Its a great article and I encourage everyone to go check it out. Brownback obviously fills a void on the right in the GOP primary. But I worry about his chances. If this were 8 years ago, his message might be playing much stronger. But the electorate has been hearing this for six years now from President Bush, and history has shown that Americans are likely looking for a different message. However it is clear that Sen. Brownback is a thoughtful, religious statesman who takes his job seriously and understands the good things people can do for each other. I'm not ready to jump on his bandwagon yet, but this article paints the pictureof an awfully humble, strong-willed, and decent man. Brownback is also, like myself, a conservative Catholic (he converted, with the help of Rick Santorum), so his form of evangalism is quite different from President Bush. He would be the fourth Catholic to run for president (Al Smith, JFK, John Kerry), and the first Republican one.
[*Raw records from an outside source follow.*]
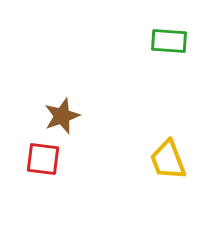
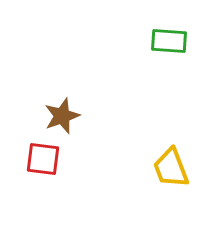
yellow trapezoid: moved 3 px right, 8 px down
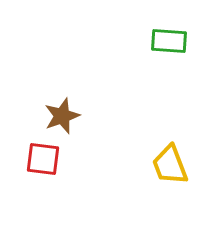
yellow trapezoid: moved 1 px left, 3 px up
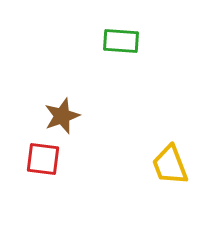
green rectangle: moved 48 px left
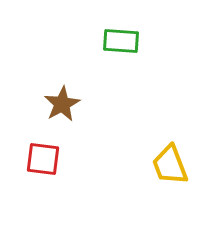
brown star: moved 12 px up; rotated 9 degrees counterclockwise
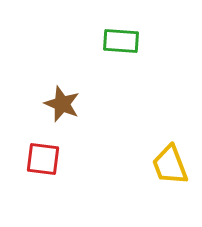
brown star: rotated 21 degrees counterclockwise
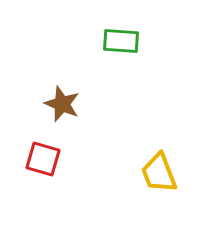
red square: rotated 9 degrees clockwise
yellow trapezoid: moved 11 px left, 8 px down
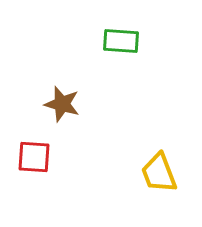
brown star: rotated 6 degrees counterclockwise
red square: moved 9 px left, 2 px up; rotated 12 degrees counterclockwise
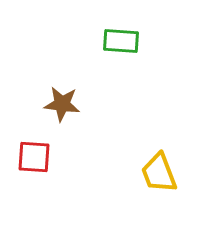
brown star: rotated 9 degrees counterclockwise
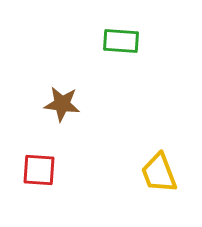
red square: moved 5 px right, 13 px down
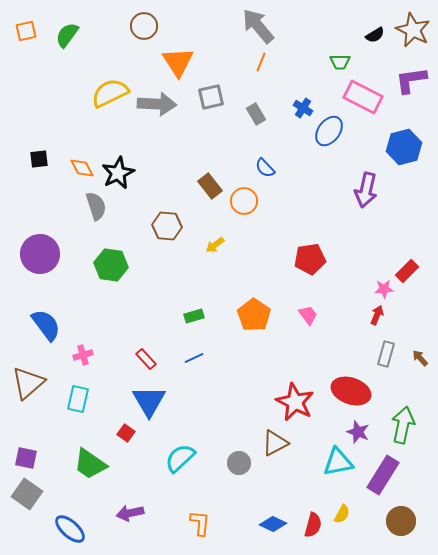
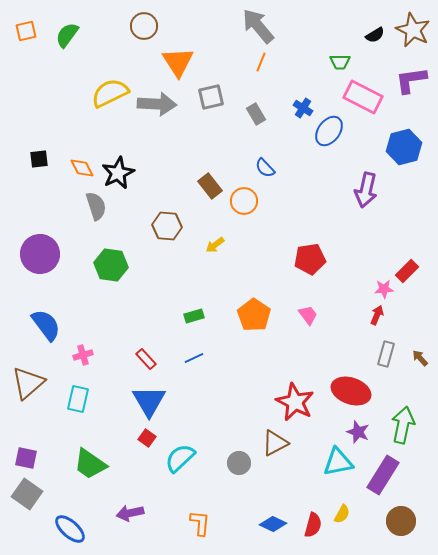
red square at (126, 433): moved 21 px right, 5 px down
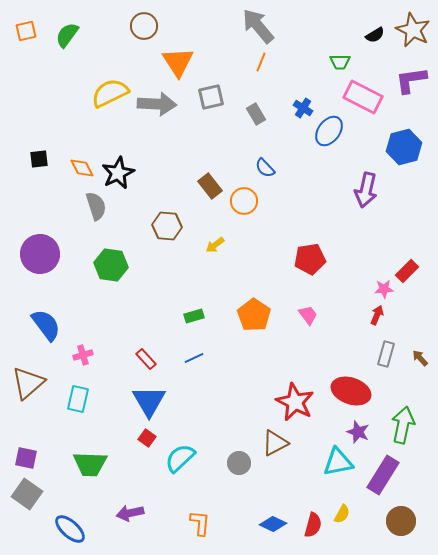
green trapezoid at (90, 464): rotated 33 degrees counterclockwise
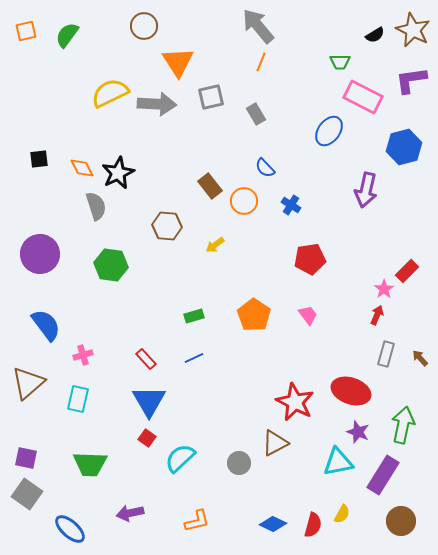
blue cross at (303, 108): moved 12 px left, 97 px down
pink star at (384, 289): rotated 30 degrees counterclockwise
orange L-shape at (200, 523): moved 3 px left, 2 px up; rotated 72 degrees clockwise
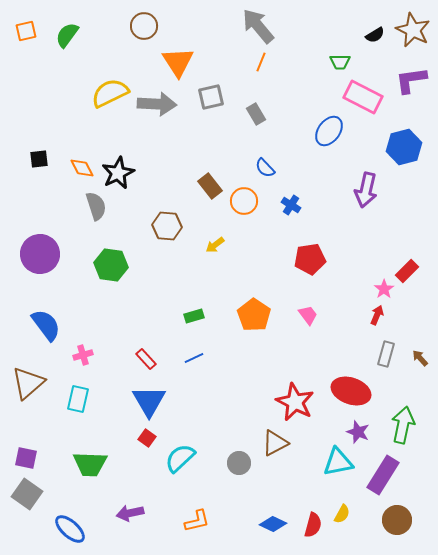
brown circle at (401, 521): moved 4 px left, 1 px up
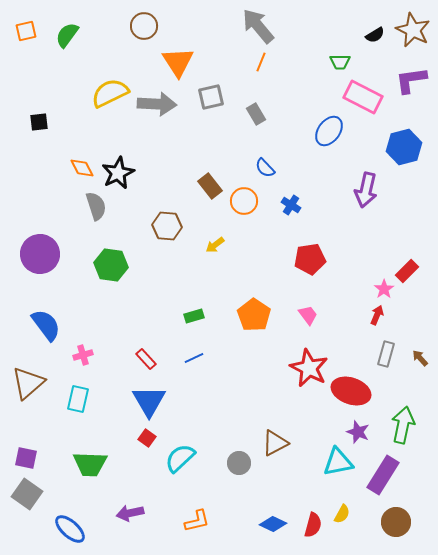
black square at (39, 159): moved 37 px up
red star at (295, 402): moved 14 px right, 34 px up
brown circle at (397, 520): moved 1 px left, 2 px down
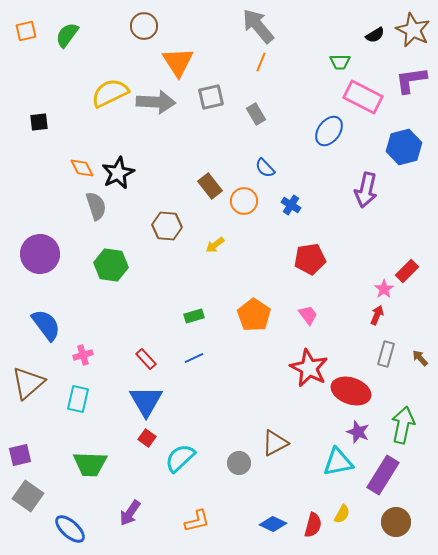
gray arrow at (157, 104): moved 1 px left, 2 px up
blue triangle at (149, 401): moved 3 px left
purple square at (26, 458): moved 6 px left, 3 px up; rotated 25 degrees counterclockwise
gray square at (27, 494): moved 1 px right, 2 px down
purple arrow at (130, 513): rotated 44 degrees counterclockwise
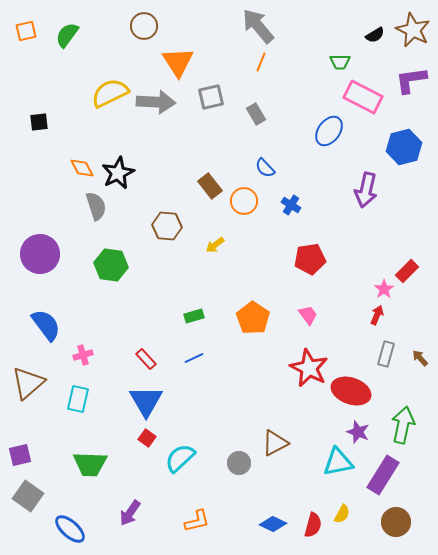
orange pentagon at (254, 315): moved 1 px left, 3 px down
I am still a strong fan of John McCain. McCain's no-nonesense approach to Iraq, his proven pork fighting, and his strong fiscal conservatism is what I think this country needs right now, but Brownback could prove to be more than just "the right winger" in the GOP Primary. From this bio, its clear that in whatever role he has, Sam Brownback has much to offer the Republican Party and the country.
McCain-Brownback 08, anyone?
Kilo has more good thoughts on Brownback:
While I could support him wholeheartedly, I don't know if the electorate would follow. I do hope Brownback's views make some waves in the upcoming campaign. He will need a strong John Tester type grass roots to be successful. If this man gains the full support of the Christian right he will make some serious waves. Something to think about.